An investment analyst attributed the above development to three factors, which are new listing, share buyback and investors positioning themselves for growth.
“It is true that the capital market recorded a significant growth in the first few months of the year and that was due to a number of factors. The listing of BUA Foods, Dangote’s share buyback, and some investors positioning themselves in the market in preparation for Q4 results”, Abiola Gbemisola, an investment analyst with FBNQuest Merchant Bank, said.
“Some stocks with very good fundamentals were very cheap at the beginning of the year especially in the fast moving consumer goods. Investors took notice of these stocks and positioned themselves and those moves have rewarded them handsomely from year to date”, Gbemisola added.

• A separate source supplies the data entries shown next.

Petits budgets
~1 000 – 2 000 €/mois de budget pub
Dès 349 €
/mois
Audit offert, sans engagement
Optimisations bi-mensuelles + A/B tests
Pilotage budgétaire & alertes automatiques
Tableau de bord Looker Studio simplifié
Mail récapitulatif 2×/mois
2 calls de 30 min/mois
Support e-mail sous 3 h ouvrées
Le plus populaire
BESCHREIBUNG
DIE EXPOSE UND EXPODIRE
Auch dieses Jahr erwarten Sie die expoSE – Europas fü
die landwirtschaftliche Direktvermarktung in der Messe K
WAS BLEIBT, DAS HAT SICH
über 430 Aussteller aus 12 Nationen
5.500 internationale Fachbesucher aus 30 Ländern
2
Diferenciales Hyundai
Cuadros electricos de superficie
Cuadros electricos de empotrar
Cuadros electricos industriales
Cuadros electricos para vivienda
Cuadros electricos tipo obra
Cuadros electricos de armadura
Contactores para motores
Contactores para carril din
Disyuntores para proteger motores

According to him, most of the stocks that performed creditably well during the reference period could easily be identified at the beginning of the year due to their price-earnings ratios, low share prices, and strong fundamentals.

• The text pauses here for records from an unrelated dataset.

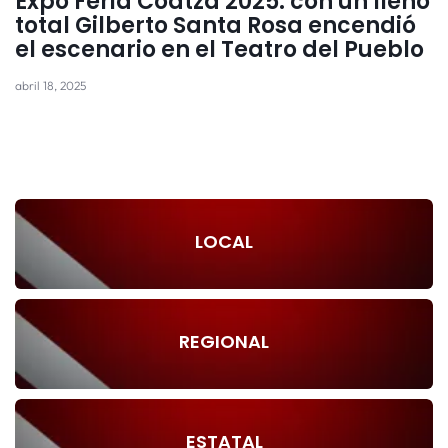
Expo Feria Coatza 2025: con un lleno
total Gilberto Santa Rosa encendió
el escenario en el Teatro del Pueblo
abril 18, 2025
LOCAL
REGIONAL
ESTATAL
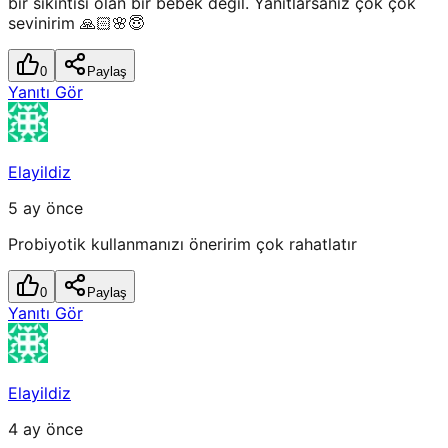
bir sıkıntısı olan bir bebek değil. Yanıtlarsanız çok çok
sevinirim 🙏🏻🌸😇
0
Paylaş
Yanıtı Gör
Elayildiz
5 ay önce
Probiyotik kullanmanızı öneririm çok rahatlatır
0
Paylaş
Yanıtı Gör
Elayildiz
4 ay önce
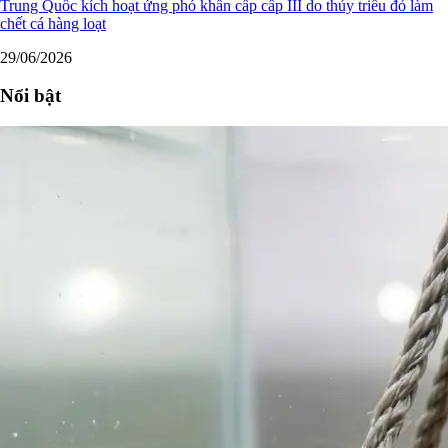
Trung Quốc kích hoạt ứng phó khẩn cấp cấp III do thủy triều đỏ làm
chết cá hàng loạt
29/06/2026
Nổi bật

Stocks that pushed market capitalisation to a record high
Investors made billions of naira through capital appreciation in at least in 27 stocks during the reference period. Most of these stocks are market heavyweights. Topmost on the list is Dangote Cement whose market capitalisation appreciated by N681.62 billion, and consequently accounted for 28 percent of the gains recorded by the NGX 30 Index; 28 percent of NGX Pension Index, and 38 percent of the NGX Premium Index. What’s more, 69 percent of the gains recorded by the NGX Industrial Index came from Dangote Cement.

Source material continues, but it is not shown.